'Over The Moon' Review: Young Girl Builds A Rocket Ship To The Moon
Last year we saw Netflix’ powerful entrance to the animated feature market which was highlighted by both ‘Klaus’ and ‘I Lost My Body’ being nominated for an Oscar (still lost to Pixar, however). This year we’re likely to see Over The Moon, directed by Glen Keane with John Kahrs, to be the one that they’re going to push for a nomination at least. Even if the competition isn’t as high-level that we saw for 2019 films, it’s still just refreshing to see new places where these films pop up whether or not Pixar still is the frontrunner with buzzing ‘Soul’ and already released ‘Onward’. The film follows a young Chinese girl Fei Fei (Cathy Ang) who, due to missing her passed mother, builds a rocket ship and travels to the Moon. While there’s a serious lack of own handprint or style, it still has the fun and the heart which has been rarer to find as of late.

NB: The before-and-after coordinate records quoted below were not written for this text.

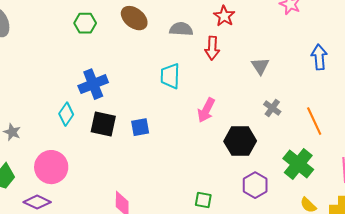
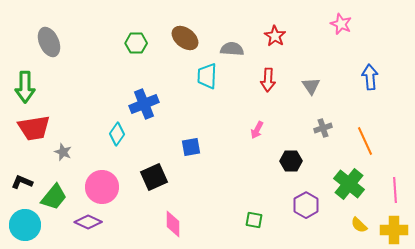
red arrow: (212, 48) -> (268, 80), moved
cyan trapezoid: (170, 76) -> (207, 76), moved
gray cross: (272, 108) -> (323, 128), turned 36
pink arrow: (206, 110) -> (257, 130), size x0.7
black square: (103, 124) -> (154, 177), moved, turned -36
black hexagon: (240, 141) -> (291, 161), size x0.7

On a strictly personal note, it was actually glorious to see an animated movie which was just a blast and had a good time with fantasy and supernatural elements. It’s been a while since that has been the case. Characters (or most of them) really showcase that as Fei Fei and her new ”brother” Chin (Robert G. Chiu) actually feel like children or people their age, everyone can show emotions or crack jokes while personalities are also fleshed out well.
Characters’ voice actors are splendid across the board, consisting mainly from people with Chinese roots which clearly adds to the experience. Ang and Phillipa Soo (voice of Moon goddess Chang’e) are especially great, their voices soar on the film’s soundtrack. Ang’s ‘Rocket To The Moon’ number is a stand out but then there is Soo’s ‘Ultraluminary’, dance-pop banger which should be in talks when it comes to Best Original Song Oscar. Soundtrack as a whole fits the colourful scenery to the tee.
The strongest parts of the film are during the first 20 minutes, or at least it feels like that because the journey to the moon just to have action for kids’ eyes feels rather rushed as there was a chance to build up on this clever girl’s ambitious dream. That rushed moment is also when the Disney vibe kicks in, intentionally or not considering Keane’s former experience. Structurally it becomes a carbon copy of everything you’ve already seen but the icing on the cake comes in the form of a green blob called Gobi (Ken Jeong). About two seconds before its first line I thought in my head ”Oh no, this is gonna be another Olaf” and that’s exactly what it turned out to be.
‘Klaus’ was an example of a film that captured the essence of what came before but still brought its own voice so it was a bit disappointing to see Over The Moon fall for familiarity. Let Disney movies be Disney movies and you can figure out what you can bring to the screen. Or to the moon.
Smileys: Voice acting, characterisation, soundtrack
Frowneys: Originality, structure
”What in the Pikachu was that bunny?” also went through my head along with the Olaf thing.